### What is expected
Range to repeat from the listing below: the line containing "monte Malbe. (altro…)" down to the line containing "подругой, в Военную", both included. Copy it exactly, pictures excluded, and add nothing else.

### Extracted entries

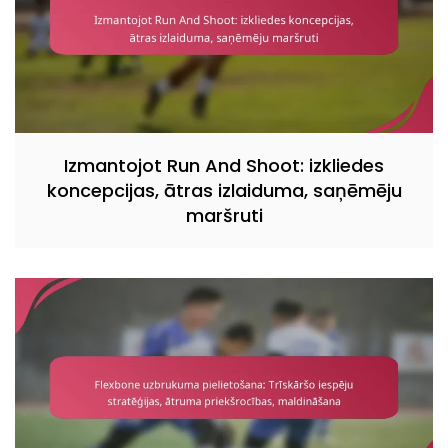
Izmantojot Run And Shoot: izkliedes
koncepcijas, ātras izlaiduma, saņēmēju
maršruti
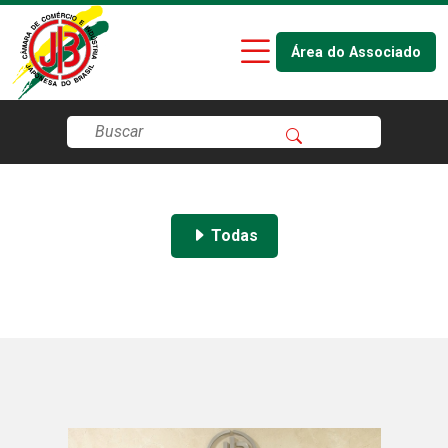
Área do Associado
Todas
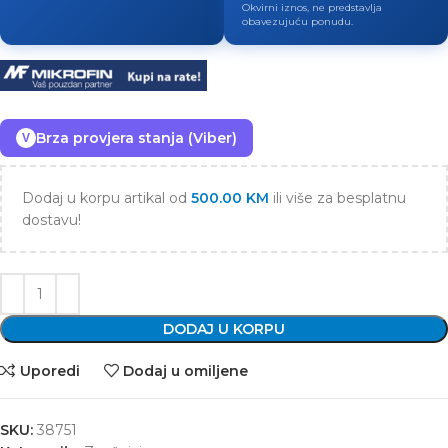
Okvirni iznos, ne predstavlja
obavezujuću ponudu.
Brza provjera stanja (Viber)
V
Dodaj u korpu artikal od
500.00
KM
ili više za besplatnu
dostavu!
DODAJ U KORPU
Uporedi
Dodaj u omiljene
SKU:
38751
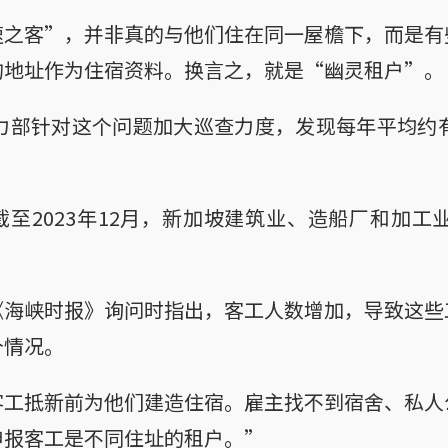
速之客”，并非真的与他们住在同一屋檐下，而是有
的地址作为住宿资料。换言之，就是“幽灵租户”。
人力部针对这个问题加大巡查力度，发现每年平均约有
至2023年12月，新加坡建筑业、造船厂和加工业共
。
《海峡时报》询问时指出，客工人数增加，导致这些
个情况。
客工抵新前为他们建造住宿。雇主找不到宿舍、私人
申报客工是不同住址的租户。”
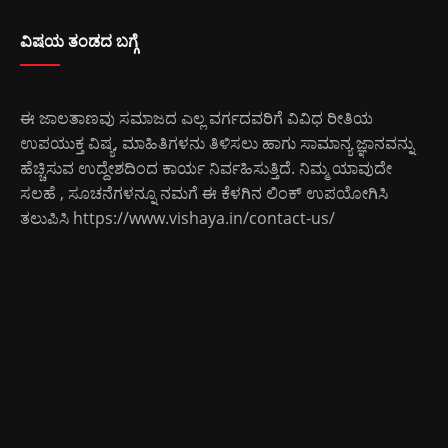
ವಿಷಯ ತಂಡದ ಬಗ್ಗೆ
ಈ ಜಾಲತಾಣವು ಸಮಾಜದ ಎಲ್ಲ ವರ್ಗದವರಿಗೆ ವಿವಿಧ ರೀತಿಯ
ಉಪಯುಕ್ತ ವಿಷ್ಯ, ಮಾಹಿತಿಗಳನು ತಿಳಿಸಲು ಹಾಗು ಸಾಮಾನ್ಯ ಜ್ಞಾನವನ್ನು
ಹೆಚ್ಚಿಸುವ ಉದ್ದೇಶದಿಂದ ಕಾರ್ಯ ನಿರ್ವಹಿಸುತ್ತಿದೆ. ನಿಮ್ಮ ಯಾವುದೇ
ಸಲಹೆ , ಸೂಚನೆಗಳನ್ನೂ ನಮಗೆ ಈ ಕೆಳಗಿನ ಲಿಂಕ್ ಉಪಯೋಗಿಸಿ
ತಲುಪಿಸಿ
https://www.vishaya.in/contact-us/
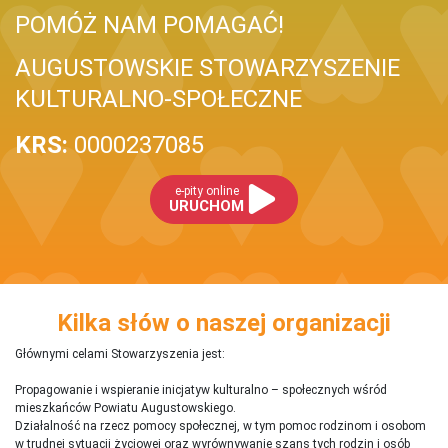
POMÓŻ NAM POMAGAĆ!
AUGUSTOWSKIE STOWARZYSZENIE
KULTURALNO-SPOŁECZNE
KRS:
0000237085
e-pity online
URUCHOM
Kilka słów o naszej organizacji
Głównymi celami Stowarzyszenia jest:
Propagowanie i wspieranie inicjatyw kulturalno – społecznych wśród
mieszkańców Powiatu Augustowskiego.
Działalność na rzecz pomocy społecznej, w tym pomoc rodzinom i osobom
w trudnej sytuacji życiowej oraz wyrównywanie szans tych rodzin i osób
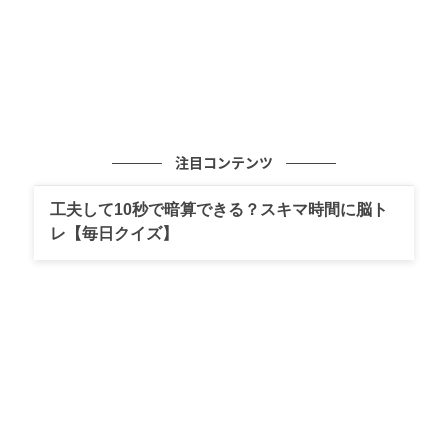
注目コンテンツ
工夫して10秒で暗算できる？スキマ時間に脳ト
レ【毎日クイズ】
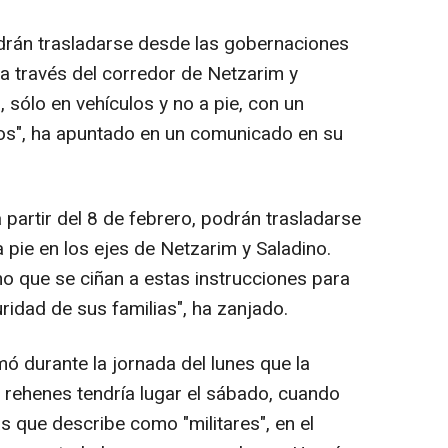
rán trasladarse desde las gobernaciones
e a través del corredor de Netzarim y
, sólo en vehículos y no a pie, con un
los", ha apuntado en un comunicado en su
 partir del 8 de febrero, podrán trasladarse
 pie en los ejes de Netzarim y Saladino.
no que se ciñan a estas instrucciones para
ridad de sus familias", ha zanjado.
mó durante la jornada del lunes que la
e rehenes tendría lugar el sábado, cuando
s que describe como "militares", en el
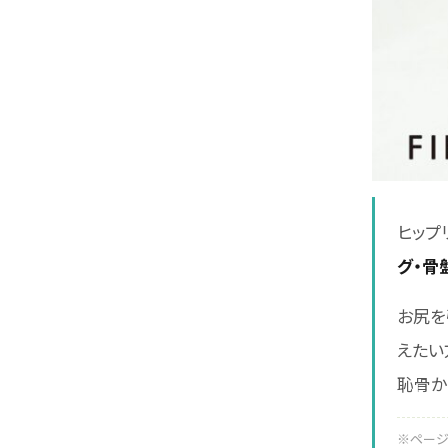
ヒップ
グ・骨
お尻を
えたい
恥骨か
※ページ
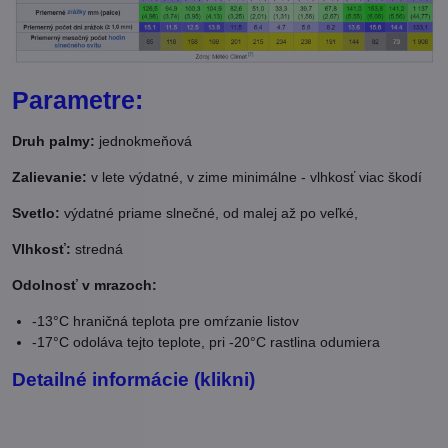
Parametre:
Druh palmy:
jednokmeňová
Zalievanie:
v lete výdatné, v zime minimálne - vlhkosť viac škodí
Svetlo:
výdatné priame slnečné, od malej až po veľké,
Vlhkosť:
stredná
Odolnosť v mrazoch:
-13°C hraničná teplota pre omŕzanie listov
-17°C odoláva tejto teplote, pri -20°C rastlina odumiera
Detailné informácie (klikni)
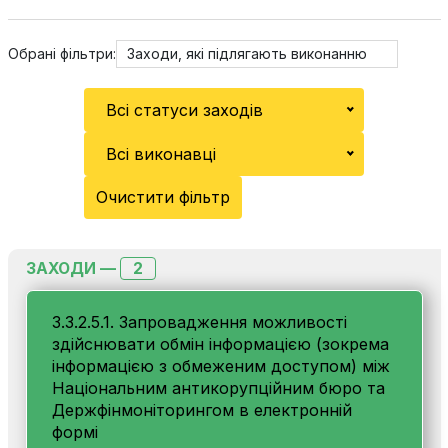
Обрані фільтри:
Заходи, які підлягають виконанню
Всі статуси заходів
Всі виконавці
Очистити фільтр
2
ЗАХОДИ —
3.3.2.5.1. Запровадження можливості
здійснювати обмін інформацією (зокрема
інформацією з обмеженим доступом) між
Національним антикорупційним бюро та
Держфінмоніторингом в електронній
формі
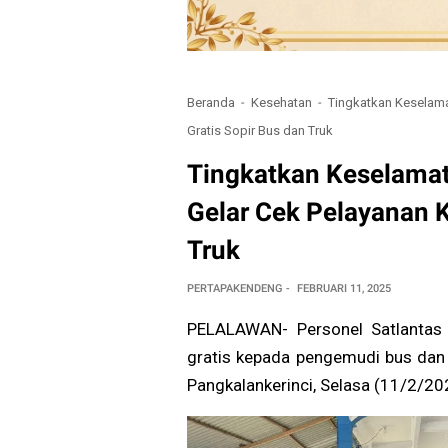
Beranda
Kesehatan
Tingkatkan Keselama
Gratis Sopir Bus dan Truk
Tingkatkan Keselamat
Gelar Cek Pelayanan K
Truk
PERTAPAKENDENG
FEBRUARI 11, 2025
PELALAWAN- Personel Satlantas 
gratis kepada pengemudi bus dan 
Pangkalankerinci, Selasa (11/2/20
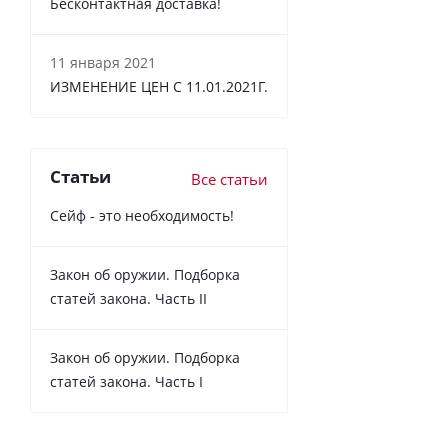
Бесконтактная доставка!
11 января 2021
ИЗМЕНЕНИЕ ЦЕН С 11.01.2021Г.
Статьи
Все статьи
Сейф - это необходимость!
Закон об оружии. Подборка
статей закона. Часть II
Закон об оружии. Подборка
статей закона. Часть I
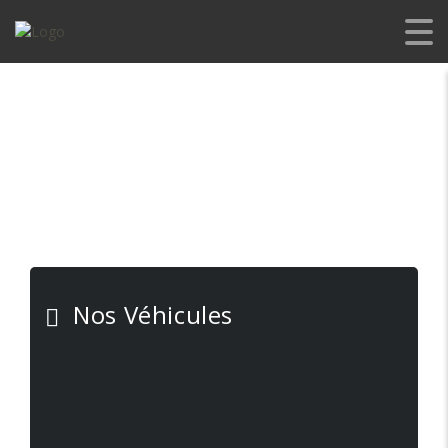
Nos Véhicules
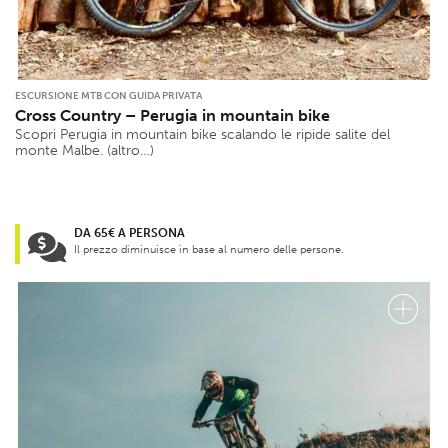
ESCURSIONE MTB CON GUIDA PRIVATA
Cross Country – Perugia in mountain bike
Scopri Perugia in mountain bike scalando le ripide salite del
monte Malbe. (altro…)
DA 65€ A PERSONA
Il prezzo diminuisce in base al numero delle persone.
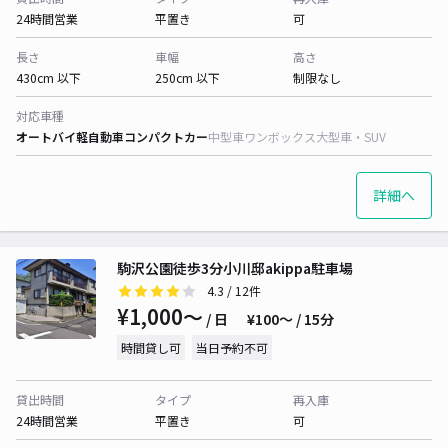
24時間営業
平置き
可
長さ
車幅
高さ
430cm 以下
250cm 以下
制限なし
対応車種
オートバイ
軽自動車
コンパクトカー
中型車
ワンボックス
大型車・SUV
詳細へ
駒沢公園徒歩3分小川邸akippa駐車場
4.3
/ 12件
¥1,000〜
/ 日
¥100〜 / 15分
時間貸し可
当日予約不可
貸出時間
タイプ
再入庫
24時間営業
平置き
可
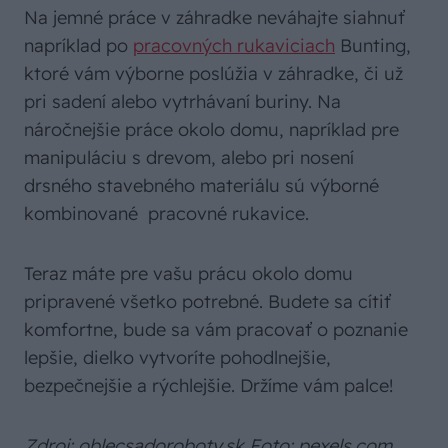
Na jemné práce v záhradke neváhajte siahnuť
napríklad po
pracovných rukaviciach
Bunting,
ktoré vám výborne poslúžia v záhradke, či už
pri sadení alebo vytrhávaní buriny. Na
náročnejšie práce okolo domu, napríklad pre
manipuláciu s drevom, alebo pri nosení
drsného stavebného materiálu sú výborné
kombinované pracovné rukavice.
Teraz máte pre vašu prácu okolo domu
pripravené všetko potrebné. Budete sa cítiť
komfortne, bude sa vám pracovať o poznanie
lepšie, dielko vytvoríte pohodlnejšie,
bezpečnejšie a rýchlejšie. Držíme vám palce!
Zdroj: oblecsadoroboty.sk Foto: pexels.com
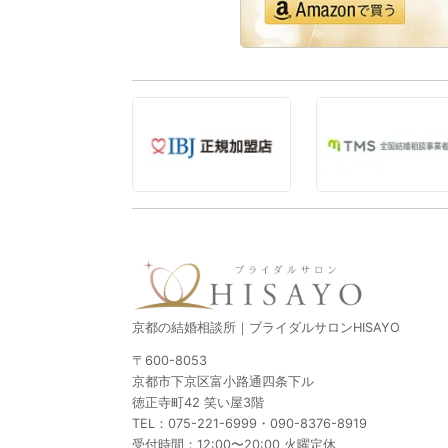
京都の結婚相談所｜ブライダルサロンHISAYO
〒600-8053
京都市下京区富小路通四条下ル
徳正寺町42 笑い屋3階
TEL：
075-221-6999
・
090-8376-8919
受付時間：12:00〜20:00 火曜定休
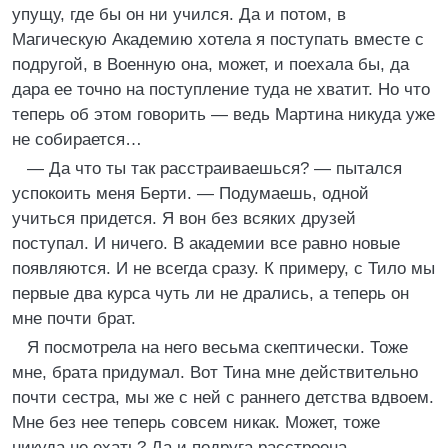
упущу, где бы он ни учился. Да и потом, в
Магическую Академию хотела я поступать вместе с
подругой, в Военную она, может, и поехала бы, да
дара ее точно на поступление туда не хватит. Но что
теперь об этом говорить — ведь Мартина никуда уже
не собирается…
— Да что ты так расстраиваешься? — пытался
успокоить меня Берти. — Подумаешь, одной
учиться придется. Я вон без всяких друзей
поступал. И ничего. В академии все равно новые
появляются. И не всегда сразу. К примеру, с Тило мы
первые два курса чуть ли не дрались, а теперь он
мне почти брат.
Я посмотрела на него весьма скептически. Тоже
мне, брата придумал. Вот Тина мне действительно
почти сестра, мы же с ней с раннего детства вдвоем.
Мне без нее теперь совсем никак. Может, тоже
никуда не ехать? Да и подруга расстроена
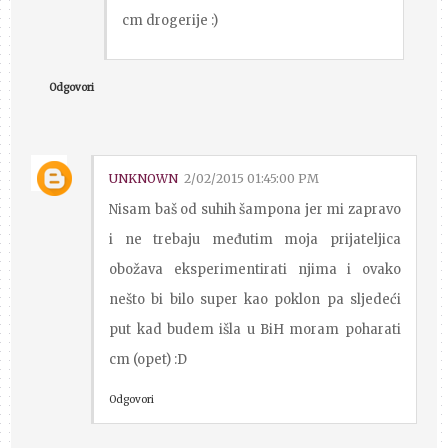
cm drogerije :)
Odgovori
UNKNOWN
2/02/2015 01:45:00 PM
Nisam baš od suhih šampona jer mi zapravo
i ne trebaju međutim moja prijateljica
obožava eksperimentirati njima i ovako
nešto bi bilo super kao poklon pa sljedeći
put kad budem išla u BiH moram poharati
cm (opet) :D
Odgovori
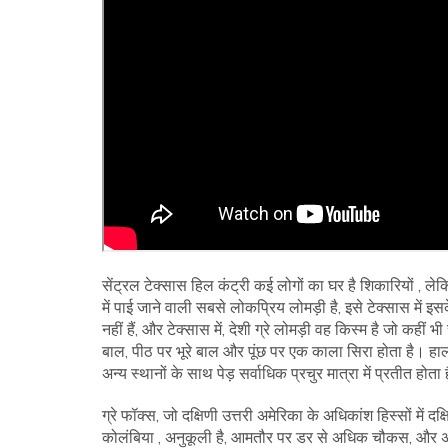
सेंट्रल टेक्सास हिल कंट्री कई लोगों का घर है शिकारियों , ले
में पाई जाने वाली सबसे लोकप्रिय लोमड़ी है, इसे टेक्सास में इसक
नहीं हैं, और टेक्सास में, देशी ग्रे लोमड़ी वह किस्म है जो क
बाल, पीठ पर भूरे बाल और पूंछ पर एक काला सिरा होता है। हालां
अन्य स्थानों के साथ पेड़ सर्वाधिक प्रचुर मात्रा में प्रतीत होता 
ग्रे फॉक्स, जो दक्षिणी उत्तरी अमेरिका के अधिकांश हिस्सों में 
कोलंबिया , अनुकूली है, आमतौर पर डर से अधिक चौकस, और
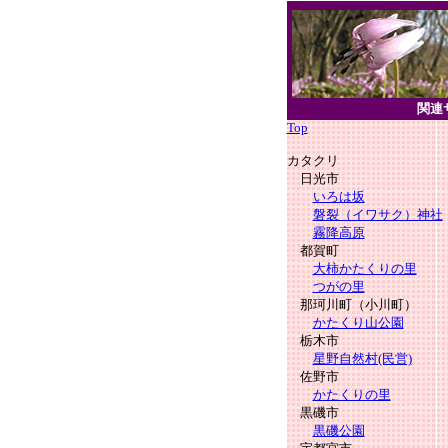
関連
Top
カタクリ
日光市
いろは坂
磐裂（イワサク）神社
霧降高原
都賀町
大柿かたくりの里
つがの里
那珂川町（小川町）
かたくり山公園
栃木市
星野自然村(民営)
佐野市
かたくりの里
黒磯市
黒磯公園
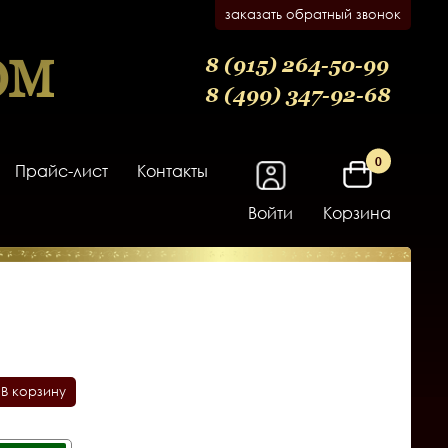
заказать обратный звонок
ОМ
8 (915) 264-50-99
8 (499) 347-92-68
0
Прайс-лист
Контакты
Войти
Корзина
 В корзину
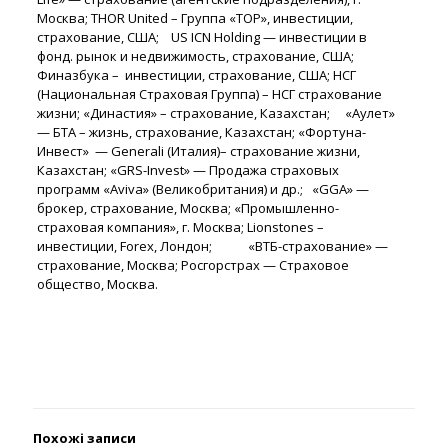
Москва; THOR United – Группа «ТОР», инвестиции,
страхование, США; US ICN Holding — инвестиции в
фонд. рынок и недвижимость, страхование, США;
Финазбука – инвестиции, страхование, США; НСГ
(Национальная Страховая Группа) – НСГ страхование
жизни; «Династия» – страхование, Казахстан; «Аулет»
— БТА – жизнь, страхование, Казахстан; «Фортуна-
Инвест» — Generali (Италия)– страхование жизни,
Казахстан; «GRS-Invest» — Продажа страховых
программ «Aviva» (Великобритания) и др.; «GGA» —
брокер, страхование, Москва; «Промышленно-
страховая компания», г. Москва; Lionstones –
инвестиции, Forex, Лондон; «ВТБ-страхование» —
страхование, Москва; Росгорстрах — Страховое
общество, Москва.
Похожі записи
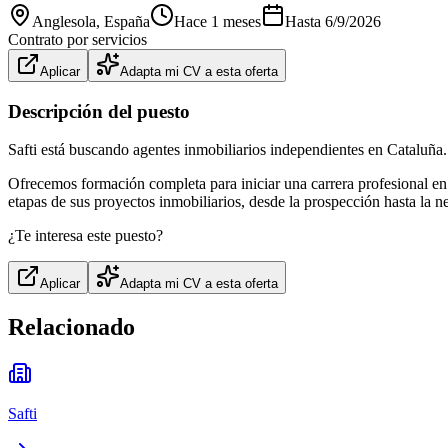
Anglesola
, España
Hace 1 meses
Hasta
6/9/2026
Contrato por servicios
Aplicar
Adapta mi CV a esta oferta
Descripción del puesto
Safti está buscando agentes inmobiliarios independientes en Cataluña.
Ofrecemos formación completa para iniciar una carrera profesional en 
etapas de sus proyectos inmobiliarios, desde la prospección hasta la 
¿Te interesa este puesto?
Aplicar
Adapta mi CV a esta oferta
Relacionado
Safti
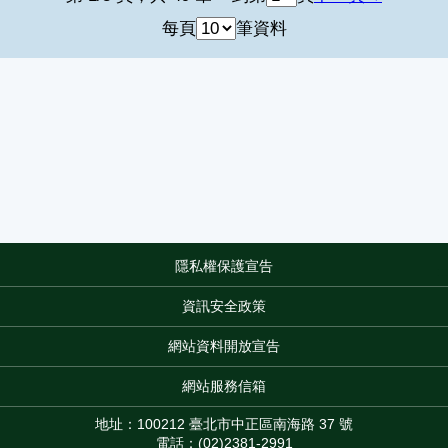
每頁
筆資料
隱私權保護宣告
:::
資訊安全政策
網站資料開放宣告
網站服務信箱
地址：100212 臺北市中正區南海路 37 號
電話：(02)2381-2991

### Solution
monte Malbe. (altro…)
DA 65€ A PERSONA
Il prezzo diminuisce in base al numero delle persone.
24時間営業
平置き
可
長さ
車幅
高さ
430cm 以下
250cm 以下
制限なし
対応車種
オートバイ
軽自動車
コンパクトカー
中型車
ワンボックス
大型車・SUV
詳細へ
駒沢公園徒歩3分小川邸akippa駐車場
4.3
/ 12件
¥1,000〜
/ 日
¥100〜 / 15分
時間貸し可
当日予約不可
貸出時間
タイプ
再入庫
24時間営業
平置き
可
Na jemné práce v záhradke neváhajte siahnuť
napríklad po
pracovných rukaviciach
Bunting,
ktoré vám výborne poslúžia v záhradke, či už
pri sadení alebo vytrhávaní buriny. Na
náročnejšie práce okolo domu, napríklad pre
manipuláciu s drevom, alebo pri nosení
drsného stavebného materiálu sú výborné
kombinované pracovné rukavice.
Teraz máte pre vašu prácu okolo domu
pripravené všetko potrebné. Budete sa cítiť
komfortne, bude sa vám pracovať o poznanie
lepšie, dielko vytvoríte pohodlnejšie,
bezpečnejšie a rýchlejšie. Držíme vám palce!
Zdroj: oblecsadoroboty.sk Foto: pexels.com
京都の結婚相談所｜ブライダルサロンHISAYO
〒600-8053
京都市下京区富小路通四条下ル
徳正寺町42 笑い屋3階
TEL：
075-221-6999
・
090-8376-8919
受付時間：12:00〜20:00 火曜定休
упущу, где бы он ни учился. Да и потом, в
Магическую Академию хотела я поступать вместе с
подругой, в Военную она, может, и поехала бы, да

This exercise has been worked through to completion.